Work to be completed
When you copy the records, keep every word exact and leave the pictures out.

Records to use
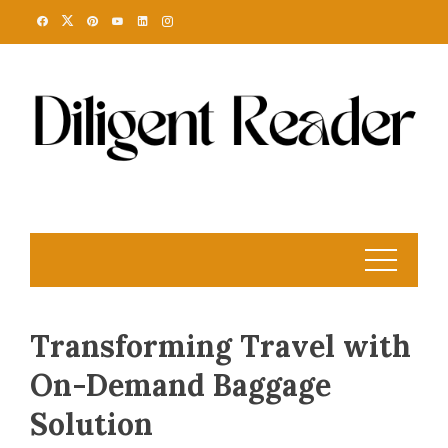
Skip
to
content
Transforming Travel with
On-Demand Baggage
Solution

The answer
Skip
to
content
Transforming Travel with
On-Demand Baggage
Solution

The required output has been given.